Конечно, и после «Семи повешенных» так же будут вешать, как и прежде. Но так да не так. Сторожевой крик совести раздался, и уже ничто его не заглушит. Ежели все называют черное белым, то достаточно одному сказать, что черное черно, чтобы, рано или поздно, согласились все. Люди ели человеческое мясо — перестали есть; люди казнят — перестанут казнить.
«Ваше благородие, вы хоть мыла-то казенного на удавочку не пожалейте!» — просит чиновника разбойник Цыганок, отправляясь на виселицу.
«Хорошо, хорошо, прошу вас замолчать!»
Нет, не замолчат. Заговорили о веревке в доме повешенного — и отныне все нравственные, юридические, философские, богословские и прочие оправдания смертной казни будут напоминать это «казенное мыло на удавочку». Было страшно, теперь гнусно и смешно каким-то уже не человеческим, а дьявольским смехом. Кого-то из людоедов стошнило — и вдруг для всех людоедство перестало быть «законом природы», законом «существующего порядка». «Меня не надо вешать» — это я знаю сегодня. Никого не надо вешать — это завтра узнают все.
Как просто! Но самое простое — самое трудное. Тургенев, Достоевский, Л. Толстой говорили о том же. Казалось бы, после них что можно сказать нового? Андреев сказал. Без них, может быть, и его бы не было. Но он все-таки им не подражает, он их продолжает.

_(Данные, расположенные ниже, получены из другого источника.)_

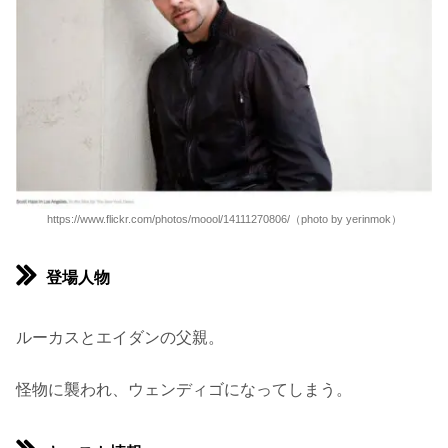
https://www.flickr.com/photos/moool/14111270806/（photo by yerinmok）
登場人物
ルーカスとエイダンの父親。
怪物に襲われ、ウェンディゴになってしまう。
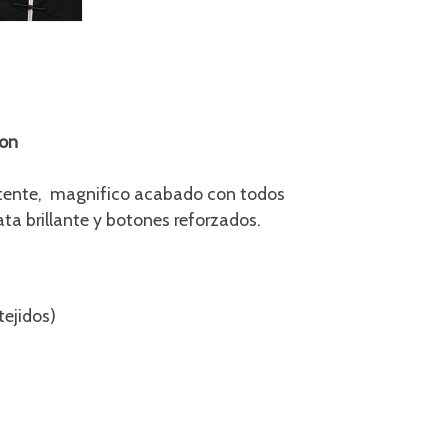
ion
istente, magnifico acabado con todos
ata brillante y botones reforzados.
tejidos)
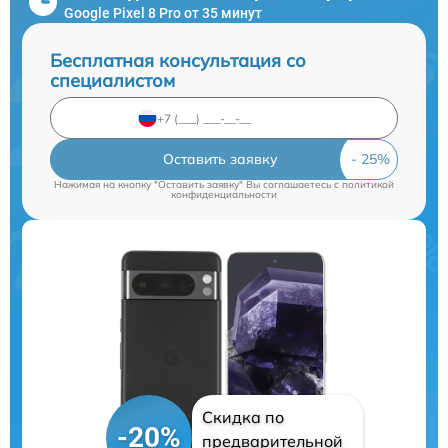
Google Pixel 8 Pro от 35 минут
Бесплатная консультация со
специалистом
Оставить заявку
Нажимая на кнопку "Оставить заявку" Вы соглашаетесь c
политикой
конфиденциальности
Скидка по
-20%
предварительной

Как ни велико общественное значение рассказа, религиозное еще больше. Я говорю: религиозное, и не знаю, не сказал ли я лишнего, не потому, что этого нет в рассказе, а потому, что оно глубже, проще и таинственнее всяких словесных определений. Может быть, и здесь опять «не надо говорить, совестно».

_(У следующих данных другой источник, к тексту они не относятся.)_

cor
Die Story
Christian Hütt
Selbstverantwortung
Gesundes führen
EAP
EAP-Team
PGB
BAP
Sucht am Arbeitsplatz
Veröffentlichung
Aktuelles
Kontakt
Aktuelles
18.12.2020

«И это смерть. Какая же это смерть?» — думает Муся перед казнью.
«Если бы собрались к ней со всего света ученые, философы и стали доказывать, что смерть существует, что бессмертия нет, — они только удивили бы ее. Как бессмертия нет, когда уже сейчас она бессмертна? О каком же еще бессмертии, о какой еще смерти можно говорить, когда уже сейчас она мертва и бессмертна, жива в смерти, как была жива в жизни?»

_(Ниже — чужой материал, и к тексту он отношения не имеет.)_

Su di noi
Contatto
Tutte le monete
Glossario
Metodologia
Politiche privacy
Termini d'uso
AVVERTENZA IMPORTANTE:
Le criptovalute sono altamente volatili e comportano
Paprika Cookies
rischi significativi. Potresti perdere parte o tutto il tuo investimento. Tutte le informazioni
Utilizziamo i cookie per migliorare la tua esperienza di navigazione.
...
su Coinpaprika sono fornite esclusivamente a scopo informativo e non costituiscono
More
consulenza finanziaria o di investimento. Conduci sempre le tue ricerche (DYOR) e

Муся «очень любит», так же как Вернер. Для того, кто любит, нет смерти, потому что любовь есть абсолютное утверждение жизни. Абсолютным утверждением уничтожается абсолютное отрицание, любовью уничтожается смерть. Любовь есть жизнь; кто любит, тот жив, и поскольку любит, постольку жив, бессмертен — «воскрес из мертвых». Любовь не внешнее свойство, не сила души, а сама душа. Любовь не может не любить, душа не может не жить в любви не только будущей, загробной, но и теперешней, здешней вечной жизнью, которая есть не отвлеченное «бессмертие души», а реальное воскресение плоти и духа в совершенном единстве личности. Любовь не путь из этого мира в тот, а совершенное откровение того мира в этом — совершенное соединение двух миров. Любовь не есть познание Бога, любовь есть Бог.